Thursday, December 31, 2020

Under the Horizon

 [version two]


The Old Man got body-tired of 

and mind-bored with

labor about the same time.

Built his last rock wall at 70.

 

I thought of him today 

when I was chopping at a vegetable

garden's frozen mud in January.  


My mind let my body make my mind

think, "This shit is getting old."

How he would have phrased it. 


I felt like I thought  the sun

looks when it seems to drop

below the top of shadowed hills:

ready for bed. Of course there's more

work waiting under the horizon.

from "New Year Letter," by W.H. Auden

 Reading/video of excerpt from W.H. Auden's "New Year Letter":

https://www.youtube.com/watch?v=NTQVfZr9VZE

William Tell Ravine

 [second version]


(a tributary of the North Yuba River, Sierra County, California)


Before he'd heard anything about Switzerland, Schiller,

Rossini & stuff, he'd looked across the river from the house

at the long white beard of William Tell Falls.
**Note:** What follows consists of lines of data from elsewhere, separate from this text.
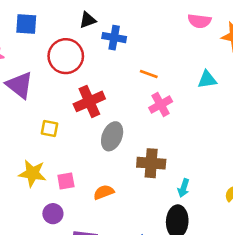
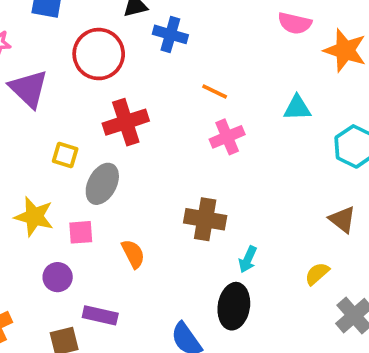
gray ellipse: (112, 136) -> (102, 184), moved
orange semicircle: (104, 192) -> (133, 254), turned 78

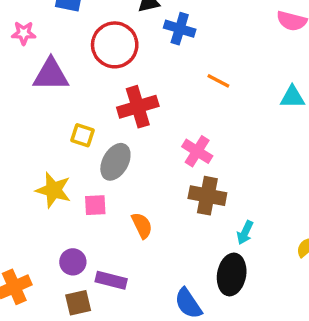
purple triangle: (29, 89) -> (51, 75), turned -45
pink cross: (227, 137) -> (197, 151), moved, turned -36
purple circle: (58, 277) -> (73, 262), moved

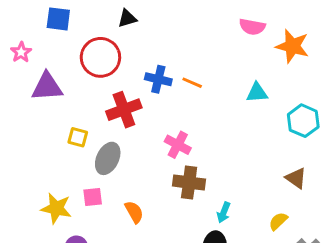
blue cross: (180, 29) -> (158, 79), moved
pink star: (24, 33) -> (21, 52), turned -30
yellow star: (53, 190) -> (56, 208), moved

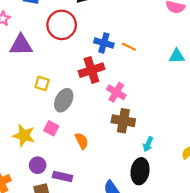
red cross: (124, 110) -> (91, 70), moved
pink square: (93, 197) -> (51, 128), turned 32

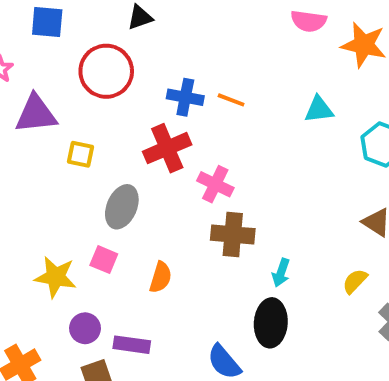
yellow square: (42, 83) -> (80, 154), moved
orange semicircle: (82, 141) -> (161, 277), turned 49

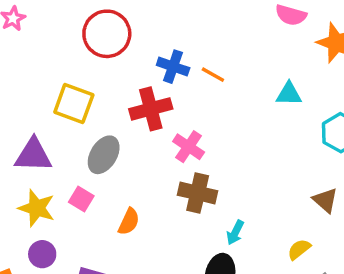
purple triangle: (36, 114) -> (33, 155), moved
yellow square: (80, 154) -> (74, 104), size x1.6
purple circle: (85, 328) -> (42, 254), moved

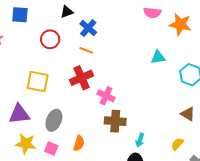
red circle: (107, 34) -> (50, 39), size x0.7
blue cross: (173, 67) -> (88, 28), moved, turned 30
orange line: (213, 75) -> (86, 50), moved
gray ellipse: (104, 155) -> (54, 120), moved
pink square: (81, 199) -> (51, 149), moved

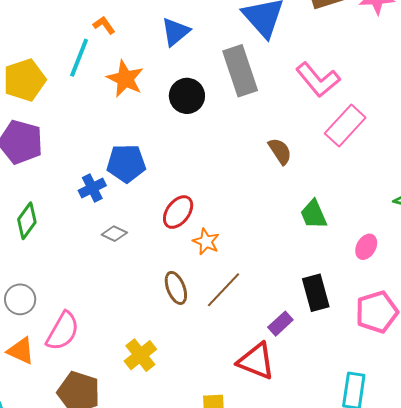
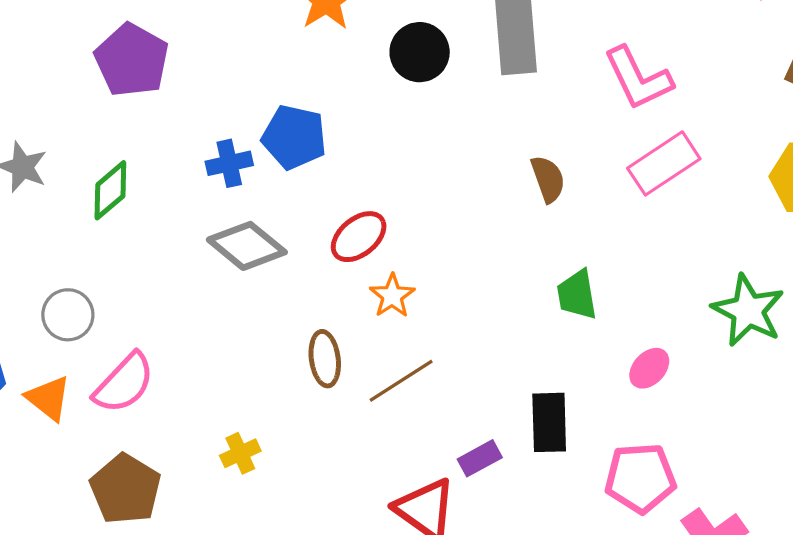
gray diamond: (114, 234) -> (247, 246), size x1.8
yellow cross: (140, 355) -> (240, 453), size x0.7

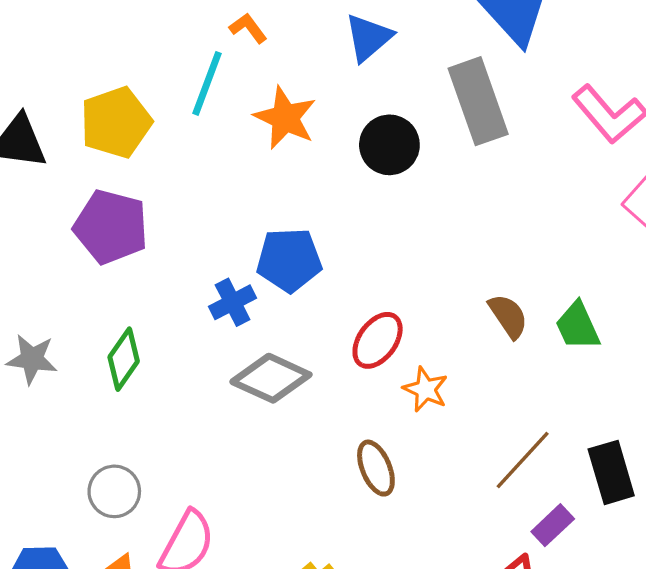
brown semicircle: (548, 179) -> (508, 316), moved
green trapezoid: (577, 295) -> (578, 326), moved
brown line: (401, 381) -> (523, 460), moved

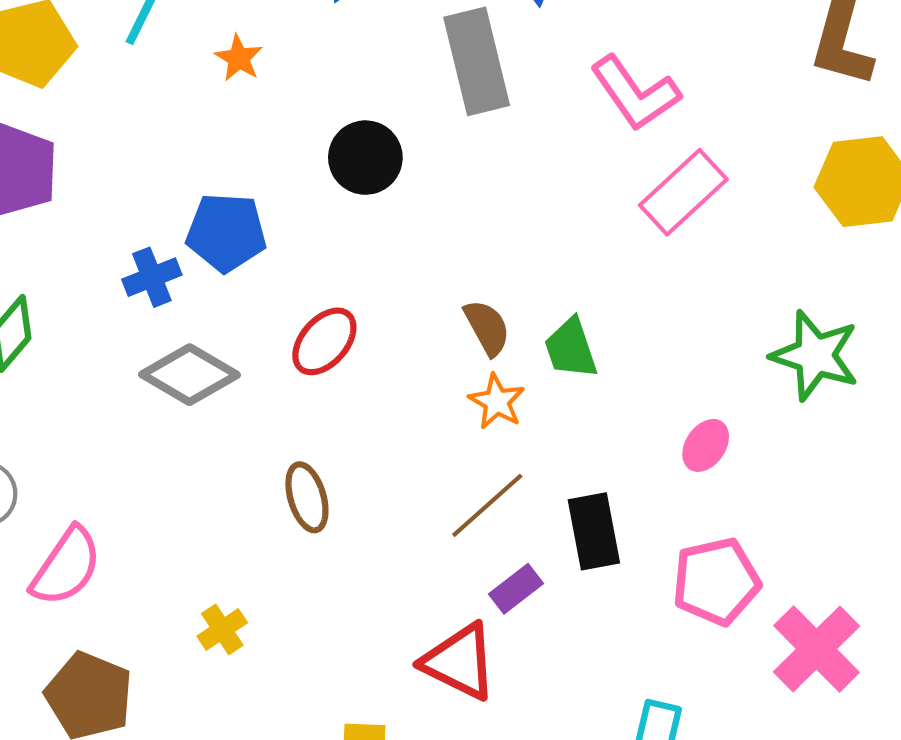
orange star: (285, 118) -> (239, 58), size x0.6
black circle: (389, 145) -> (365, 158), moved
orange star: (426, 389) -> (497, 402), moved

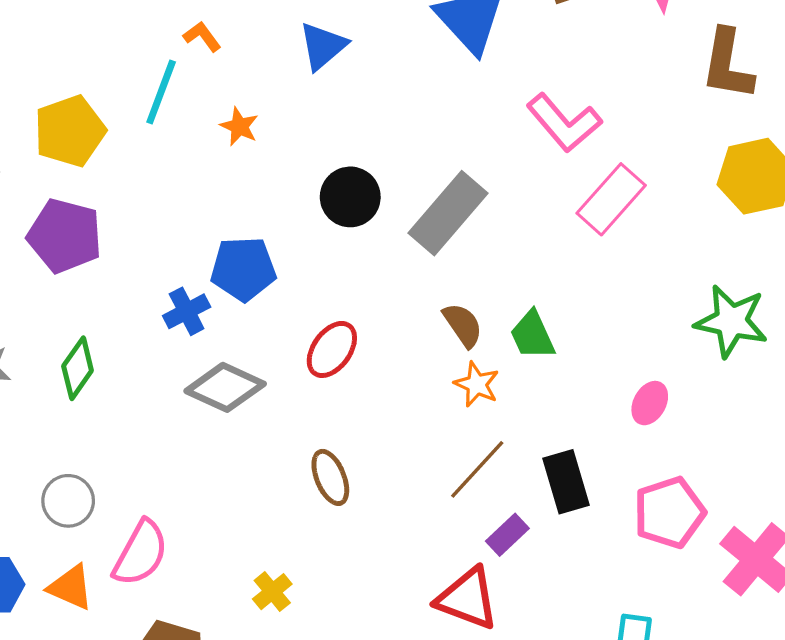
gray rectangle: (477, 61) -> (448, 213), moved, turned 60

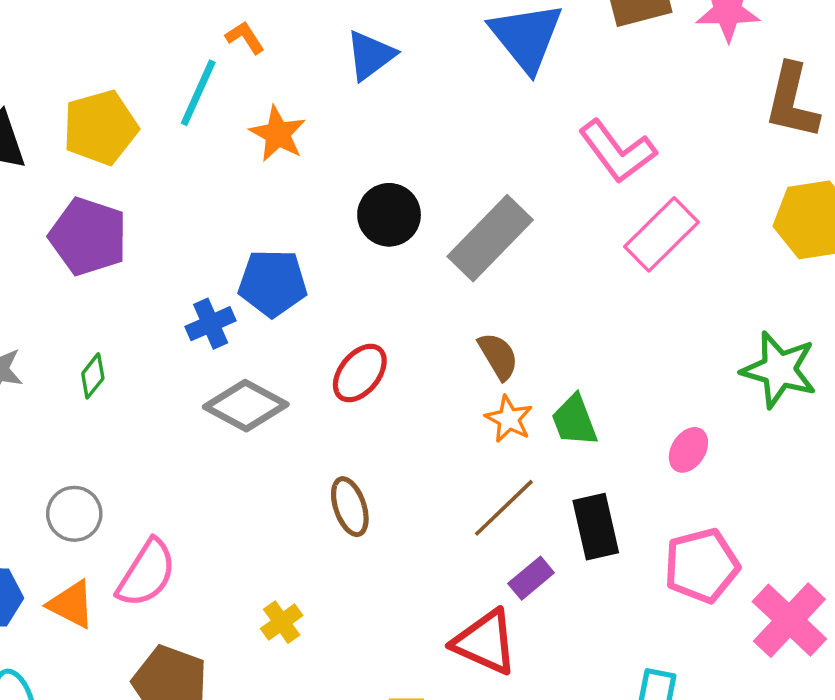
orange star: (239, 126) -> (278, 134), size x1.4
green trapezoid: (532, 335) -> (574, 420), moved
green diamond: (78, 368) -> (93, 376), size x0.7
The sheer-drop

ravine looked perpendicular.  No home for trout.  Im-


pulsively, at 17, he decided to hike up there.

Headed out, crossed the river, climbed straight up,

more laddering than walking. Ravine was path in form 

of bedrock. Manzanita brush walled the sides.


He got as far as the pool the falls slapped in jagged

pulses. Sounds of that constant collision careened

around the stone box. There was no climbing further.

In soaked jeans and wet boots, legs loaded up


with lactic acid, he slithered down like an arthritic

snake, satisfied to have spied on a geologic scene,

to have introduced himself to William Tell Ravine,

and to have witnessed water and rock in their own time.